__TASK ITEM__. Give again the entries below exactly, beginning at the first line and ending at the line with "коллеги, поклонники, все".
____ DATASET EXTRACT
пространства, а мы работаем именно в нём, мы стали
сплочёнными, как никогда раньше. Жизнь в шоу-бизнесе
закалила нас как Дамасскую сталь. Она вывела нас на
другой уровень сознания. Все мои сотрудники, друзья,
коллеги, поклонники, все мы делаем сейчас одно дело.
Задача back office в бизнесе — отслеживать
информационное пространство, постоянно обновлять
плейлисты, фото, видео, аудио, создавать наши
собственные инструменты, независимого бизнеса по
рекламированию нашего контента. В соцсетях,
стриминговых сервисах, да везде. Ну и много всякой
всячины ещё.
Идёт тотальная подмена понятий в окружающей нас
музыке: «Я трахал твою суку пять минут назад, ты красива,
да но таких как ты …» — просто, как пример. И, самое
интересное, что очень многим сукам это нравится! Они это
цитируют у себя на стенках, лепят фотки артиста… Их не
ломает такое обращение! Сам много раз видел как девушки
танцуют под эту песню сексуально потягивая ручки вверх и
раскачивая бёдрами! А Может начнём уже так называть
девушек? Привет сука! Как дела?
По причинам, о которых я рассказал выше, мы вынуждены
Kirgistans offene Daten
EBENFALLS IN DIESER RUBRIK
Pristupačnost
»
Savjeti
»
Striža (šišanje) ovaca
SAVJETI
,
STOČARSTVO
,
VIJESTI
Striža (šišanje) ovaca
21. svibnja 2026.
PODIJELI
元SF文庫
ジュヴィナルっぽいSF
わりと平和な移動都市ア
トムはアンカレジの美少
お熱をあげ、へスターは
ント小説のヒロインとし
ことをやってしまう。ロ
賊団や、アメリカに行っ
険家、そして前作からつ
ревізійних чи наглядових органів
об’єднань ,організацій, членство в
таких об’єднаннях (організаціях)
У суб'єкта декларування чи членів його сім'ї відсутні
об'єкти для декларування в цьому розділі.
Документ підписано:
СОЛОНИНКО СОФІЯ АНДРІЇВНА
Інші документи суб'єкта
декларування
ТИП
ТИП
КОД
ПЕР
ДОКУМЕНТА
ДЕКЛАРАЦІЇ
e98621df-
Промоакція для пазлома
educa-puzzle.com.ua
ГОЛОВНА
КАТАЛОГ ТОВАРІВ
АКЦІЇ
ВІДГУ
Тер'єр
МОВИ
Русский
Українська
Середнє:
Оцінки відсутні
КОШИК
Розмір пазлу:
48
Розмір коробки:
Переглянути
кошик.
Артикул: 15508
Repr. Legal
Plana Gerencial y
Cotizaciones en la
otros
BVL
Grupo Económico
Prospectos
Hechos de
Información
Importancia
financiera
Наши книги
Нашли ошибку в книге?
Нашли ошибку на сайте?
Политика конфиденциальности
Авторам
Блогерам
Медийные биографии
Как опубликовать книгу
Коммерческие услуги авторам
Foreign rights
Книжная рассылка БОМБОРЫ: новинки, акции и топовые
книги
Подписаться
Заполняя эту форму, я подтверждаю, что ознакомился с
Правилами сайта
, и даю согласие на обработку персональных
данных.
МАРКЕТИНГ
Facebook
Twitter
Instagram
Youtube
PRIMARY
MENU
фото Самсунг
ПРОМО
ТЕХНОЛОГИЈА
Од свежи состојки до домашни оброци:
________
__RESULT BELOW__.
пространства, а мы работаем именно в нём, мы стали
сплочёнными, как никогда раньше. Жизнь в шоу-бизнесе
закалила нас как Дамасскую сталь. Она вывела нас на
другой уровень сознания. Все мои сотрудники, друзья,
коллеги, поклонники, все мы делаем сейчас одно дело.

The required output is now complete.